19 Jan 2007
Walden Chamber Players at the Austrian Embassy The Washington Post January 19, 2007
Celebrating their 10th season, the Walden Chamber Players took on an adventuresome program Wednesday at the Austrian Embassy. In various ways, most of the music programmed by the Boston-based ensemble (violinist Joel Pitchon, violist Christof Huebner and cellist Ashima Scripp) paid tribute to Johann Sebastian Bach: a set of preludes and fugues arranged by Mozart, K. 404a; Ernst Krenek’s “Parvula Corona Musicalis,” Op. 122, dedicated to Bach; Arnold Schoenberg’s String Trio, Op. 45; and Gerhard Schedl’s String Trio.
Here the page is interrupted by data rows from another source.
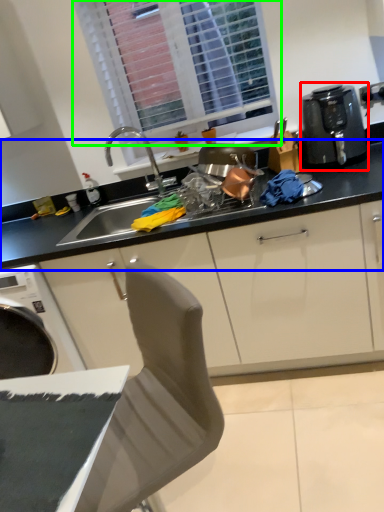 Question: Estimate the real-world distances between objects in this image. Which object is farther from kitchen appliance (highlighted by a red box), countertop (highlighted by a blue box) or window (highlighted by a green box)?

Choices:
 (A) countertop
 (B) window

Answer: (B) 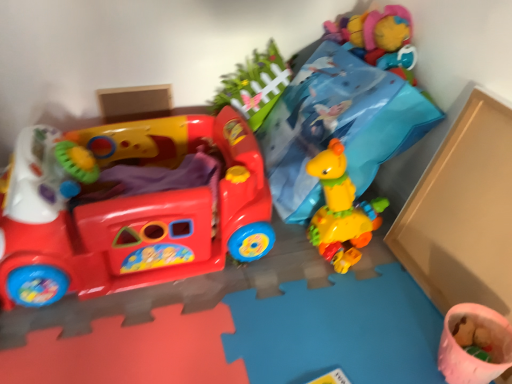 Question: Is pink fabric cup at lower right, which is the second toy in top-to-bottom order, completely or partially outside of matte plastic walker at left, acting as the 1th toy starting from the left?

Choices:
 (A) no
 (B) yes

Answer: (B)

Question: Is pink fabric cup at lower right, the 1th toy viewed from the right, further to camera compared to matte plastic walker at left, acting as the 1th toy starting from the left?

Choices:
 (A) no
 (B) yes

Answer: (B)

Question: Is pink fabric cup at lower right, the 1th toy viewed from the right, oriented towards matte plastic walker at left, the second toy positioned from the bottom?

Choices:
 (A) yes
 (B) no

Answer: (B)

Question: Considering the relative sizes of pink fabric cup at lower right, the 1th toy viewed from the right, and matte plastic walker at left, placed as the 2th toy when sorted from right to left, in the image provided, is pink fabric cup at lower right, the 1th toy viewed from the right, thinner than matte plastic walker at left, placed as the 2th toy when sorted from right to left,?

Choices:
 (A) no
 (B) yes

Answer: (B)

Question: Considering the relative positions of pink fabric cup at lower right, which is the second toy in top-to-bottom order, and matte plastic walker at left, positioned as the first toy in top-to-bottom order, in the image provided, is pink fabric cup at lower right, which is the second toy in top-to-bottom order, to the right of matte plastic walker at left, positioned as the first toy in top-to-bottom order, from the viewer's perspective?

Choices:
 (A) no
 (B) yes

Answer: (B)

Question: Is pink fabric cup at lower right, the second toy viewed from the left, looking in the opposite direction of matte plastic walker at left, acting as the 1th toy starting from the left?

Choices:
 (A) no
 (B) yes

Answer: (A)

Question: From the image's perspective, is matte plastic walker at left, positioned as the first toy in top-to-bottom order, above pink fabric cup at lower right, the 1th toy viewed from the right?

Choices:
 (A) no
 (B) yes

Answer: (B)

Question: Does matte plastic walker at left, acting as the 1th toy starting from the left, touch pink fabric cup at lower right, which is the second toy in top-to-bottom order?

Choices:
 (A) yes
 (B) no

Answer: (B)

Question: Are matte plastic walker at left, acting as the 1th toy starting from the left, and pink fabric cup at lower right, the second toy viewed from the left, located far from each other?

Choices:
 (A) no
 (B) yes

Answer: (A)

Question: Is matte plastic walker at left, placed as the 2th toy when sorted from right to left, to the right of pink fabric cup at lower right, the first toy from the bottom, from the viewer's perspective?

Choices:
 (A) yes
 (B) no

Answer: (B)

Question: Considering the relative sizes of matte plastic walker at left, positioned as the first toy in top-to-bottom order, and pink fabric cup at lower right, the first toy from the bottom, in the image provided, is matte plastic walker at left, positioned as the first toy in top-to-bottom order, smaller than pink fabric cup at lower right, the first toy from the bottom,?

Choices:
 (A) yes
 (B) no

Answer: (B)

Question: Would you say pink fabric cup at lower right, the 1th toy viewed from the right, is part of matte plastic walker at left, positioned as the first toy in top-to-bottom order,'s contents?

Choices:
 (A) yes
 (B) no

Answer: (B)

Question: Which is correct: pink fabric cup at lower right, which is the second toy in top-to-bottom order, is inside matte plastic walker at left, the second toy positioned from the bottom, or outside of it?

Choices:
 (A) outside
 (B) inside

Answer: (A)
Ernst von Dohnanyi’s more romantic Serenade in C, Op. 10, closed the evening.
Except for Dohnanyi, all of these composers had strong ties to Vienna, where Bach’s instrumental style had been nurtured and imitated a half-century before his so-called “rediscovery” in 19th-century Berlin. And Wednesday’s music revealed the Vienna connection, thanks largely to Walden’s meticulous and expressive playing. With a baroque rhythmic pulse softened by extended lyrical phrases, the group’s lucid reading of the Mozart arrangements sounded more like Mozart than Bach. The ensemble treated the Schoenberg with riveting intensity as much as with loving care, outlining Bach’s legacy clothed in Schoenberg’s elegantly neurotic fashion -- thrusting counterpoint, taut textures and sheer insistence.
The concert’s most beautifully arresting moments came with the piece by Schedl (the composer died in 2000 at the age of 43). Rarely, if ever, heard here, his String Trio is a sweetly lyrical lament borne on turbulent contrapuntal dissonance -- again, Bach in a new guise. The Krenek, one of countless works based on notes spelling “Bach” (in German notation, “B” is B- flat and “h” is B), was played with detailed confidence throughout its sometimes ruminative, sometimes playful dialectic. As filled with tension as all this music was, Dohnanyi’s Serenade ended the concert on a rather relaxing note.